> _PROMPT_
Once the pictures are set aside, reproduce the entries below exactly.

> _MATERIAL FOR THE TASK_
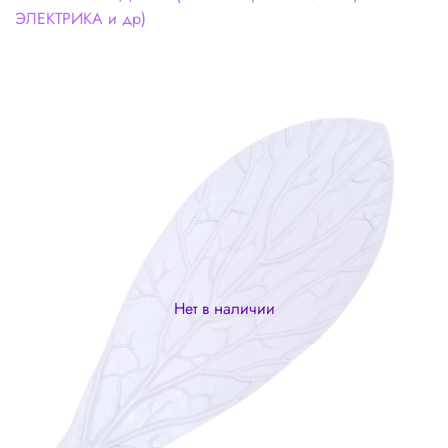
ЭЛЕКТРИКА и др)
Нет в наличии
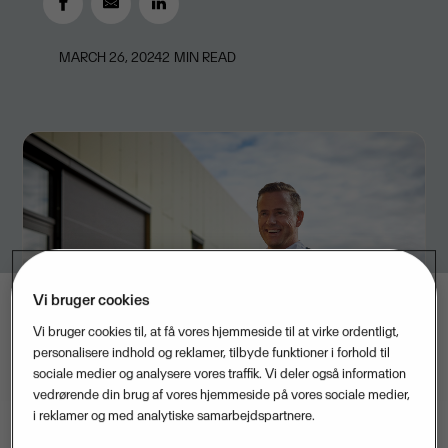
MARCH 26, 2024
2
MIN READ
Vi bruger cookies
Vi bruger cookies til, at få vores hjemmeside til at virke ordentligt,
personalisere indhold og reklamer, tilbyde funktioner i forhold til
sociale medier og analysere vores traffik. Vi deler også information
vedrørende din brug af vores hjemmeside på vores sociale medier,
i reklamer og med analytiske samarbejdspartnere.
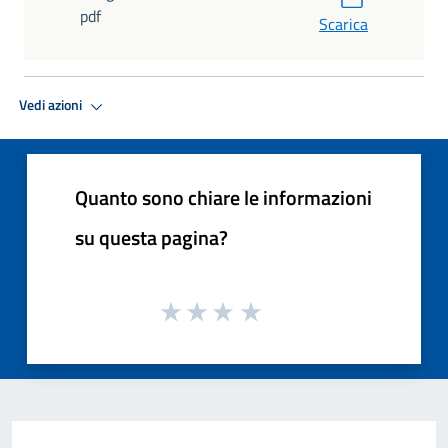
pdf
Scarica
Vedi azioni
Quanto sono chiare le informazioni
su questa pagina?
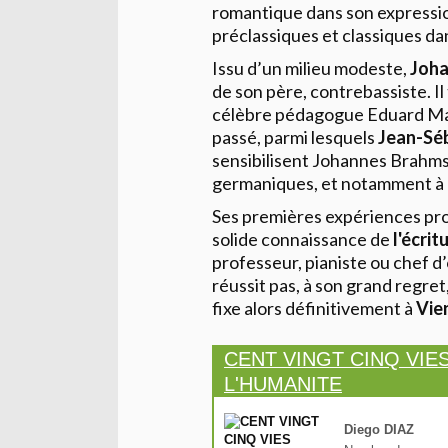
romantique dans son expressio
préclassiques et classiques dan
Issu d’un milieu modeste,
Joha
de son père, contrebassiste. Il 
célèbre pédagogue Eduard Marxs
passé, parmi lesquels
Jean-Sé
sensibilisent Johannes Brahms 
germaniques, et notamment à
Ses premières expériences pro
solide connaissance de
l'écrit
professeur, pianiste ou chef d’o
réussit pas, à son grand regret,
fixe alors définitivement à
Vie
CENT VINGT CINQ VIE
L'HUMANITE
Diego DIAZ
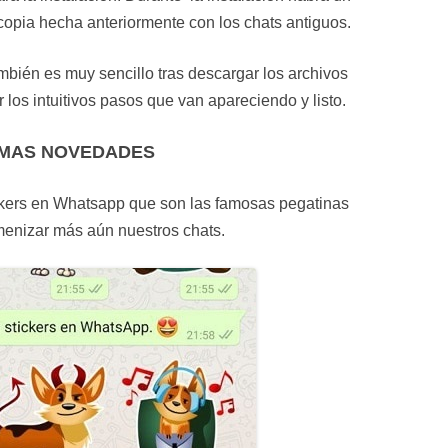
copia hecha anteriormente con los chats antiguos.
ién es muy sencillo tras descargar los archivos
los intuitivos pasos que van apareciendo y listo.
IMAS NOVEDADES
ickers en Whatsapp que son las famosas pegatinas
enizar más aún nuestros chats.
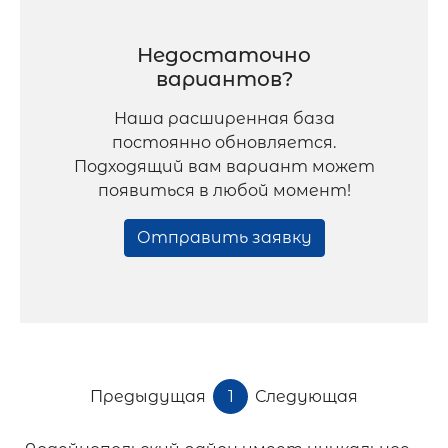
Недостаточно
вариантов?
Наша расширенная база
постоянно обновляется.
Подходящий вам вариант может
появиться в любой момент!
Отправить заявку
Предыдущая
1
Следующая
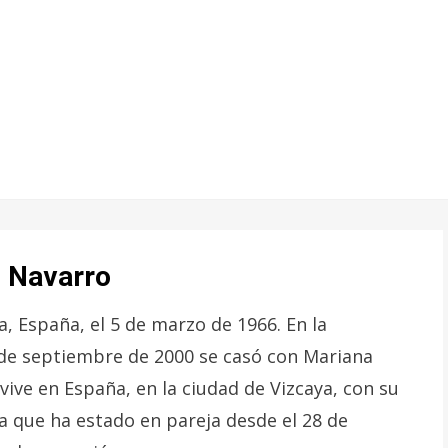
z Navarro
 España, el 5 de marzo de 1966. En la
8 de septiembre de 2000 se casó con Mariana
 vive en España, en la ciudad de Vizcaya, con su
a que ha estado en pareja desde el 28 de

> _SOLUTION_
ЭЛЕКТРИКА и др)
Нет в наличии
MARCH 26, 2024
2
MIN READ
Vi bruger cookies
Vi bruger cookies til, at få vores hjemmeside til at virke ordentligt,
personalisere indhold og reklamer, tilbyde funktioner i forhold til
sociale medier og analysere vores traffik. Vi deler også information
vedrørende din brug af vores hjemmeside på vores sociale medier,
i reklamer og med analytiske samarbejdspartnere.
pdf
Scarica
Vedi azioni
Quanto sono chiare le informazioni
su questa pagina?
romantique dans son expressio
préclassiques et classiques dan
Issu d’un milieu modeste,
Joha
de son père, contrebassiste. Il 
célèbre pédagogue Eduard Marxs
passé, parmi lesquels
Jean-Sé
sensibilisent Johannes Brahms 
germaniques, et notamment à
Ses premières expériences pro
solide connaissance de
l'écrit
professeur, pianiste ou chef d’o
réussit pas, à son grand regret,
fixe alors définitivement à
Vie
CENT VINGT CINQ VIE
L'HUMANITE
Diego DIAZ
copia hecha anteriormente con los chats antiguos.
ién es muy sencillo tras descargar los archivos
los intuitivos pasos que van apareciendo y listo.
IMAS NOVEDADES
ickers en Whatsapp que son las famosas pegatinas
enizar más aún nuestros chats.
Недостаточно
вариантов?
Наша расширенная база
постоянно обновляется.
Подходящий вам вариант может
появиться в любой момент!
Отправить заявку
Предыдущая
1
Следующая
z Navarro
 España, el 5 de marzo de 1966. En la
8 de septiembre de 2000 se casó con Mariana
 vive en España, en la ciudad de Vizcaya, con su
a que ha estado en pareja desde el 28 de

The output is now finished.